Tuesday, 27 August 2013

Synchronization algorithm for exchanging data in the “Client – Server” model via REST API

37 comments
Many mobile applications require to sync data with a server if they operate in the client – server model to exchange data with the central repository.

If the server serves up resources through a REST API, then all sync logic can be handled on the client side.
The sync logic is able to handle bi-directional sync between central server and multiple clients where only incremental changes apply on both sides with some conflict detection.

Each table (both server and client) participating in the sync process should include two additional fields: “Ts” as Number, “Deleted” as Boolean.

The Ts field is maintained by the server side. For example SQL Server automatically generates a unique incremental value on each insert or update. The Ts field is used to determine whether one record in the table was modified more recently than another so to download only the incremental changes. Also it will help to identify the new records created on the client as they will have no Ts value.
Please note: Ts in this algorithm is not an instant in time, typically expressed as a date and time of day. Rather, the Ts should be considered as an Update Sequence Number e.g. the number of data element that identifies the order in which the element was last modified. The Ts within a table start at “1” and then increase monotonically every time a record is created, modified, or deleted.

The Deleted field is used to mark records for deletion so the clients would remove such records from local repositories, whereas clients with initial sync would simply skip them during download.
Additionally the client data storage should include the “Dirty” field as Boolean.
The Dirty field designates the records changed locally. Once those records sent successfully to the server the Dirty flag reset.

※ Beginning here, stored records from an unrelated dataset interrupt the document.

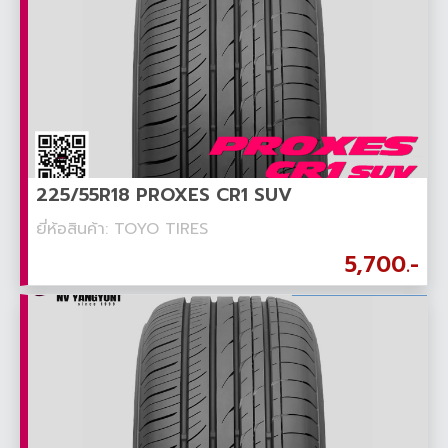
225/55R18 PROXES CR1 SUV
ยี่ห้อสินค้า: TOYO TIRES
5,700.-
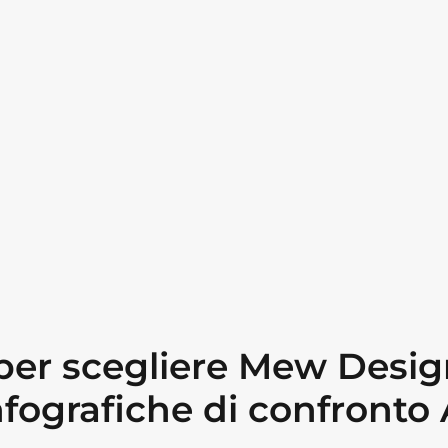
i per scegliere Mew Desi
nfografiche di confronto 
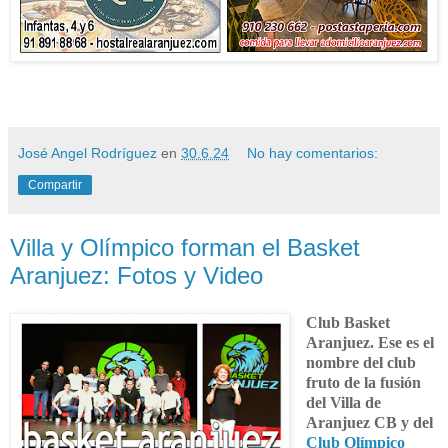
José Angel Rodríguez
en
30.6.24
No hay comentarios:
Compartir
Villa y Olímpico forman el Basket
Aranjuez: Fotos y Video
Club Basket
Aranjuez. Ese es el
nombre del club
fruto de la fusión
del Villa de
Aranjuez CB y del
Club Olímpico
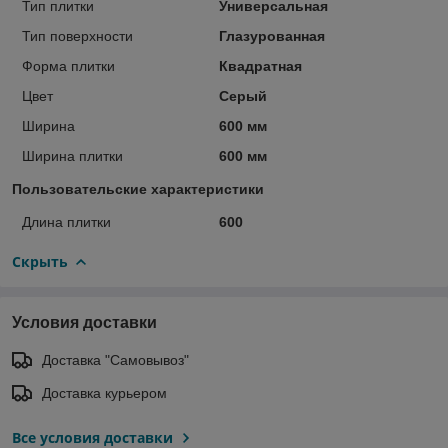
Тип плитки
Универсальная
Тип поверхности
Глазурованная
Форма плитки
Квадратная
Цвет
Серый
Ширина
600 мм
Ширина плитки
600 мм
Пользовательские характеристики
Длина плитки
600
Скрыть
Условия доставки
Доставка "Самовывоз"
Доставка курьером
Все условия доставки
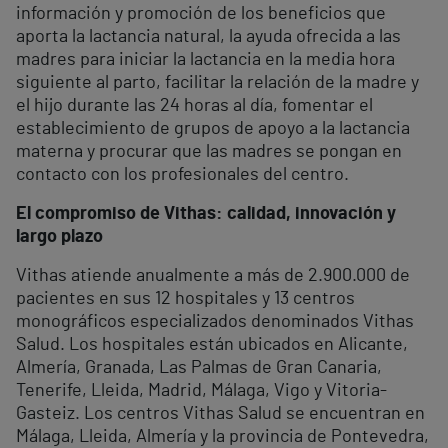
información y promoción de los beneficios que
aporta la lactancia natural, la ayuda ofrecida a las
madres para iniciar la lactancia en la media hora
siguiente al parto, facilitar la relación de la madre y
el hijo durante las 24 horas al día, fomentar el
establecimiento de grupos de apoyo a la lactancia
materna y procurar que las madres se pongan en
contacto con los profesionales del centro.
El compromiso de Vithas: calidad, innovación y
largo plazo
Vithas atiende anualmente a más de 2.900.000 de
pacientes en sus 12 hospitales y 13 centros
monográficos especializados denominados Vithas
Salud. Los hospitales están ubicados en Alicante,
Almería, Granada, Las Palmas de Gran Canaria,
Tenerife, Lleida, Madrid, Málaga, Vigo y Vitoria-
Gasteiz. Los centros Vithas Salud se encuentran en
Málaga, Lleida, Almería y la provincia de Pontevedra,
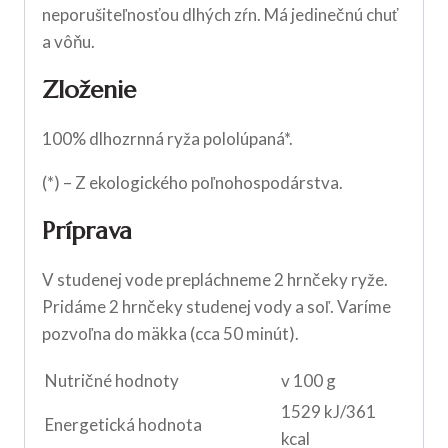
neporušiteľnosťou dlhých zŕn. Má jedinečnú chuť
a vôňu.
Zloženie
100% dlhozrnná ryža pololúpaná*.
(*) – Z ekologického poľnohospodárstva.
Príprava
V studenej vode prepláchneme 2 hrnčeky ryže.
Pridáme 2 hrnčeky studenej vody a soľ. Varíme
pozvoľna do mäkka (cca 50 minút).
Nutričné hodnoty
v 100 g
1529 kJ/361
Energetická hodnota
kcal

The sync process will be initiated by the client either manually (pressing some Sync button) or periodically or by combination of push notifications about server changes and client change triggers.
The sync process first download the server changes then upload the client changes.
The sync procedure will process the table changes sequentially and in correct order (where parent child relationship exist) to avoid referential integrity conflicts.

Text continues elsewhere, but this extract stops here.